Val just wanted to eject a stubborn external drive. Instead, he spent the day running six major LLMs through a real coding test. Writing on CodeJam, he had GPT-5.4, Opus 4.6, GLM-5.1, Kimi K2.5, MiMo V2 Pro, and MiniMax M2.7 each build a native macOS app for unmounting drives. All six produced reasonable plans and compiled successfully through the OpenCode platform, an AI coding agent framework. But compiling and working are different things. Most apps crashed at runtime, and Val had to step in to fix them. If you can give an LLM a tool to test its own output end to end, you save yourself a lot of painful iteration. Native app development doesn't have that loop yet.

The real differences showed up in code quality. GPT-5.4 took first overall, with Opus 4.6 right behind it. Both are expensive frontier models, so that tracks Claude Opus 4.7 analysis. The more interesting finding was GLM-5.1, from Tsinghua University spinoff Zhipu AI. It consistently ranked fourth overall but scored near the top for code cleanliness. If you don't mind steering the technical approach yourself and want cleaner output with less refinement, GLM-5.1 looks like the practical pick. And it costs a fraction of what GPT-5.4 or Opus charge.
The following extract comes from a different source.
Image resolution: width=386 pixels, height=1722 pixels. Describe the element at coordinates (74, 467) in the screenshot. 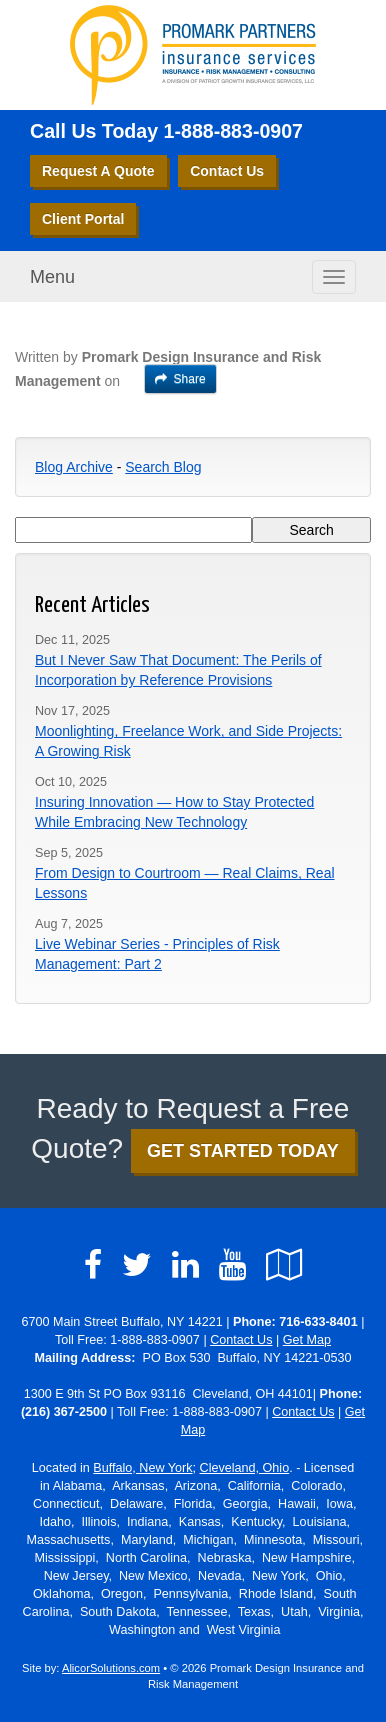

I see `Blog Archive` at that location.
The weirdest part of the test was the peer review experiment. Val had each model rank and score the others' code for cleanliness and technical approach. The models didn't hype themselves. Almost every model rated its own output at or below its average score from the others. GPT-5.4 was the only one that ranked itself first, but the consensus agreed. The cross-evaluation rankings lined up closely with Val's own assessment, which is either a sign of genuine code quality differences or a sign that all these models share similar aesthetic preferences about what good code looks like. Probably both.
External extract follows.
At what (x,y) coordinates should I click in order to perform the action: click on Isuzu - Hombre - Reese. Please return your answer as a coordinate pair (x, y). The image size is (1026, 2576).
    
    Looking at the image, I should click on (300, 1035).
Kimi K2.5 and MiniMax M2.7 sat at the bottom consistently. Kimi comes from Moonshot AI, the Yang Zhilin-founded startup that hit unicorn status in under eight months. MiniMax is backed by Tencent and miHoYo. Both have serious resources behind them. In this particular test, they didn't compete with the top four. Val's conclusion: comparing models is peak procrastination. Any of the top models will do fine, and GLM and MiMo are now playing in that league at lower cost. Pick one and get back to work.